DHFP-PE: Dual-Precision Hybrid Floating Point Processing Element for AI Acceleration

arXiv cs.RO / 4/7/2026

💬 OpinionSignals & Early TrendsIdeas & Deep AnalysisModels & Research

共有:

Key Points

The paper proposes a fully pipelined dual-precision floating-point MAC processing element tailored for energy-efficient AI and edge workloads, supporting both FP8 (E4M3, E5M2) and FP4 (E2M1, E1M2) formats.
It introduces a bit-partitioning method that lets a single 4-bit multiplier behave either as a conventional 4×4 multiplier for FP8 operations or as two parallel 2×2 multipliers for smaller operand cases, achieving full hardware utilization without duplicating logic.
The design is implemented in 28 nm technology and reports 1.94 GHz operating frequency, 0.00396 mm² area, and 2.13 mW power consumption.
Compared with prior state-of-the-art approaches, the architecture claims up to 60.4% area reduction and 86.6% power savings, indicating strong efficiency potential for low-precision MAC-heavy accelerators.
The work is positioned as an accelerator-friendly hardware building block that could improve throughput-per-watt in AI systems that rely on low-precision arithmetic.

Abstract

The rapid adoption of low-precision arithmetic in artificial intelligence and edge computing has created a strong demand for energy-efficient and flexible floating-point multiply-accumulate (MAC) units.
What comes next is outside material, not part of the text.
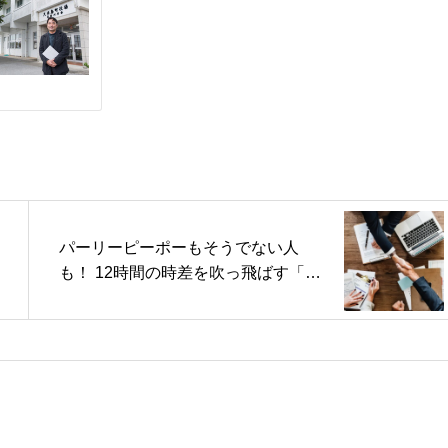
パーリーピーポーもそうでない人
も！ 12時間の時差を吹っ飛ばす「ド
デカミン ブラジリアンエナジー」発
売（カカクコムマガジン）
This paper presents a fully pipelined dual-precision floating-point MAC processing engine supporting FP8 formats (E4M3, E5M2) and FP4 formats (E2M1, E1M2), specifically optimized for low-power and high-throughput AI workloads. The proposed architecture employs a novel bit-partitioning technique that enables a single 4-bit unit multiplier to operate either as a standard 4x4 multiplier for FP8 or as two parallel 2x2 multipliers for 2-bit operands, achieving 100 percent hardware utilization without duplicating logic. Implemented in 28 nm technology, the proposed processing engine achieves an operating frequency of 1.94 GHz with an area of 0.00396 mm^2 and power consumption of 2.13 mW, resulting in up to 60.4 percent area reduction and 86.6 percent power savings compared to state-of-the-art designs.